If you've made it this far into my boring blog you could be asking yourself "WTF! Is this guy really going to bore me to death with a book report about a HBR article????" Well yes and no. The purpose of this blog series is to give a look into how I made the career transition so I could be sexy too!


Obviously I decided that this is the direction I need to take my career. A little about my background. I am the eternal student with MS in Computer Science a MBA in Finance, and currently pursuing a Doctorate of Science in Computer Science. I'm also transitioning from working for a software consulting industry leader as a Software Architect and Tech Lead to starting my own consulting firm where myself and a good friend providing services as subcontractors in the same industry.
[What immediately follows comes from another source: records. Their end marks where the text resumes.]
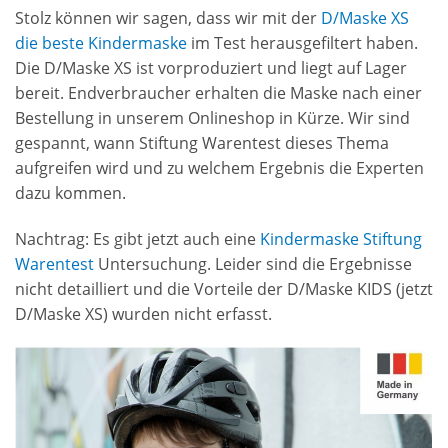
Stolz können wir sagen, dass wir mit der
D/Maske XS
die beste Kindermaske
im Test herausgefiltert haben.
Die D/Maske XS ist vorproduziert und liegt auf Lager
bereit. Endverbraucher erhalten die Maske nach einer
Bestellung in unserem Onlineshop in Kürze. Wir sind
gespannt, wann Stiftung Warentest dieses Thema
aufgreifen wird und zu welchem Ergebnis die Experten
dazu kommen.
Nachtrag: Es gibt jetzt auch eine
Kindermaske Stiftung
Warentest
Untersuchung. Leider sind die Ergebnisse
nicht detailliert und die Vorteile der D/Maske KIDS (jetzt
D/Maske XS) wurden nicht erfasst.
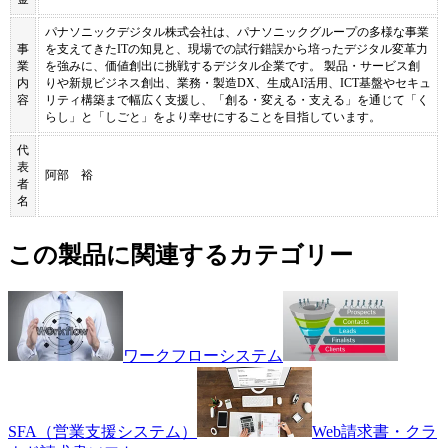
パナソニックデジタル株式会社は、パナソニックグループの多様な事業
事
を支えてきたITの知見と、現場での試行錯誤から培ったデジタル変革力
業
を強みに、価値創出に挑戦するデジタル企業です。 製品・サービス創
内
りや新規ビジネス創出、業務・製造DX、生成AI活用、ICT基盤やセキュ
容
リティ構築まで幅広く支援し、「創る・変える・支える」を通じて「く
らし」と「しごと」をより幸せにすることを目指しています。
代
表
阿部 裕
者
名
この製品に関連するカテゴリー
ワークフローシステム
SFA（営業支援システム）
Web請求書・クラ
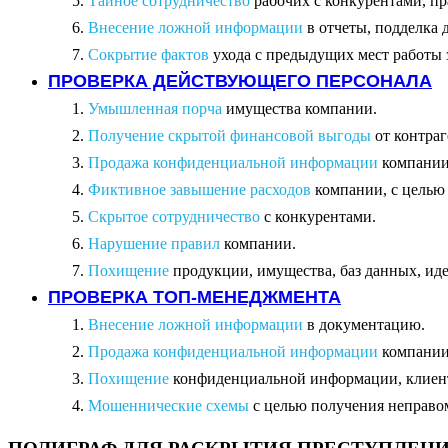
Тайное сотрудничество
рабочих с конкурентами, п
Внесение ложной информации
в отчеты, подделка 
Сокрытие фактов
ухода с предыдущих мест работы 
ПРОВЕРКА ДЕЙСТВУЮЩЕГО ПЕРСОНАЛА
Умышленная порча
имущества компании.
Получение скрытой финансовой выгоды
от контраг
Продажа конфиденциальной информации
компании
Фиктивное завышение расходов
компании, с целью 
Скрытое сотрудничество
с конкурентами.
Нарушение правил
компании.
Похищение
продукции, имущества, баз данных, иде
ПРОВЕРКА ТОП-МЕНЕДЖМЕНТА
Внесение ложной информации
в документацию.
Продажа конфиденциальной информации
компании
Похищение
конфиденциальной информации, клиентс
Мошеннические схемы
с целью получения неправо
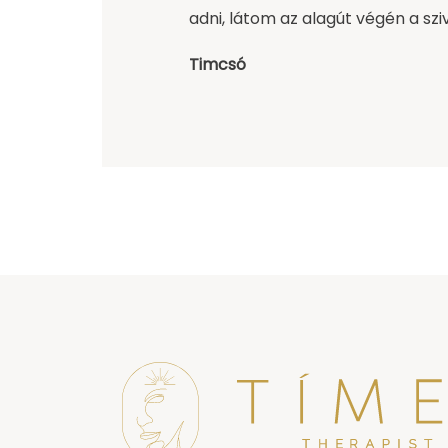
adni, látom az alagút végén a szi
Timcsó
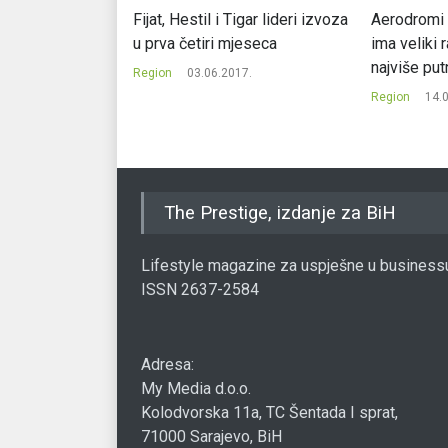
tiviji sezonski
Fijat, Hestil i Tigar lideri izvoza
Aerodromi 
u prva četiri mjeseca
ima veliki 
najviše put
17.
Region
03.06.2017.
Region
14.
The Prestige, izdanje za BiH
Lifestyle magazine za uspješne u business
ISSN 2637-2584
Adresa:
My Media d.o.o.
Kolodvorska 11a, TC Šentada I sprat,
71000 Sarajevo, BiH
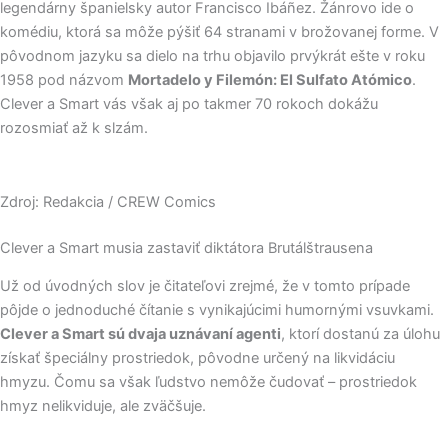
legendárny španielsky autor Francisco Ibáñez. Žánrovo ide o
komédiu, ktorá sa môže pýšiť 64 stranami v brožovanej forme. V
pôvodnom jazyku sa dielo na trhu objavilo prvýkrát ešte v roku
1958 pod názvom
Mortadelo y Filemón: El Sulfato Atómico
.
Clever a Smart vás však aj po takmer 70 rokoch dokážu
rozosmiať až k slzám.
Zdroj: Redakcia / CREW Comics
Clever a Smart musia zastaviť diktátora Brutálštrausena
Už od úvodných slov je čitateľovi zrejmé, že v tomto prípade
pôjde o jednoduché čítanie s vynikajúcimi humornými vsuvkami.
Clever a Smart sú dvaja uznávaní agenti
, ktorí dostanú za úlohu
získať špeciálny prostriedok, pôvodne určený na likvidáciu
hmyzu. Čomu sa však ľudstvo nemôže čudovať – prostriedok
hmyz nelikviduje, ale zväčšuje.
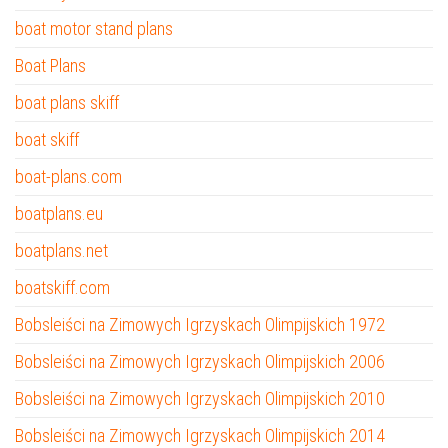
boat motor stand plans
Boat Plans
boat plans skiff
boat skiff
boat-plans.com
boatplans.eu
boatplans.net
boatskiff.com
Bobsleiści na Zimowych Igrzyskach Olimpijskich 1972
Bobsleiści na Zimowych Igrzyskach Olimpijskich 2006
Bobsleiści na Zimowych Igrzyskach Olimpijskich 2010
Bobsleiści na Zimowych Igrzyskach Olimpijskich 2014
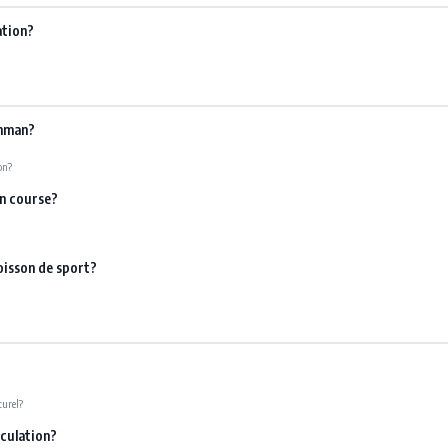
ation?
onman?
on?
en course?
isson de sport?
turel?
sculation?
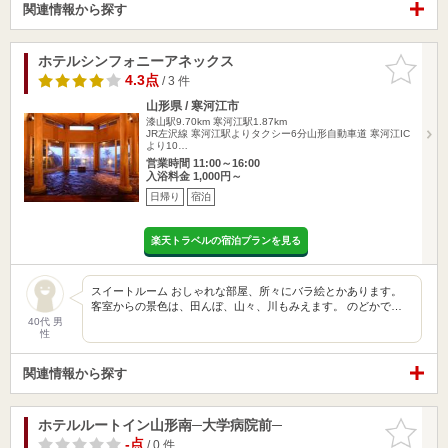
関連情報から探す
ホテルシンフォニーアネックス
お気に入
りに追加
4.3点
/ 3 件
山形県 / 寒河江市
漆山駅9.70km
寒河江駅1.87km
JR左沢線 寒河江駅よりタクシー6分山形自動車道 寒河江IC
より10…
営業時間 11:00～16:00
入浴料金 1,000円～
日帰り
宿泊
楽天トラベルの宿泊プランを見る
スイートルーム おしゃれな部屋、所々にバラ絵とかあります。
客室からの景色は、田んぼ、山々、川もみえます。 のどかで…
40代 男
性
関連情報から探す
ホテルルートイン山形南─大学病院前─
お気に入
りに追加
-点
/ 0 件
Naturally after reading the HBR article I was pumped. I just knew that I had the academic and professional background to EASILY transition into a Data Scientist role. Well I was right and wrong. I do possess the disparate skills needed to perform the tasking a Data Scientist faces, but I didn’t have the holistic understanding of the process of data science.


So how do I get over that hump? How does one get the necessary experience to qualify for a job in a field that is still new but all the job description requires 7 years experience? Well you could take the Cousera certificate in the advanced track of Stanford’s online Machine Learning course. Or you could join user groups devoted to data science tools to acquire training. Or you go back to school or a training program. So after doing a search, realizing that there are several schools starting Master's degrees in Data Analytics (but I have enough Master's), immersive training programs in which I would have to give up my income, move to New York city and pay huge amounts of money to be trained by experts in the field or attempt self study and contribute to a series of open source projects (yes I know this is a run on sentence); I decided to attend a graduate certificate program I discovered taught at Georgetown University in Data Science.


Over the next few weeks I will share an overview of the topics I had the priviledge learning from a diverse set of instructors. By no means do I feel I’m an expert in this field (not quite yet) and no way will I be able share in-depth the material I learned; but I do feel I can provide an overview of the general process of Data Science. From Hypothesis to Storytelling, Machine Learning to Descriptive Statistics, I will attempt to foster the curiosity of the newbies like myself and share my interpretation of the viewpoints of my esteemed instructors. In the end I hope to show how fun Data Science can be and also do my instructors at Georgetown University proud.


Additionally I hope to give a look into my entrepreneurial journey as I start my company!!!!!!! Thank you all for going on this geeky ride with me.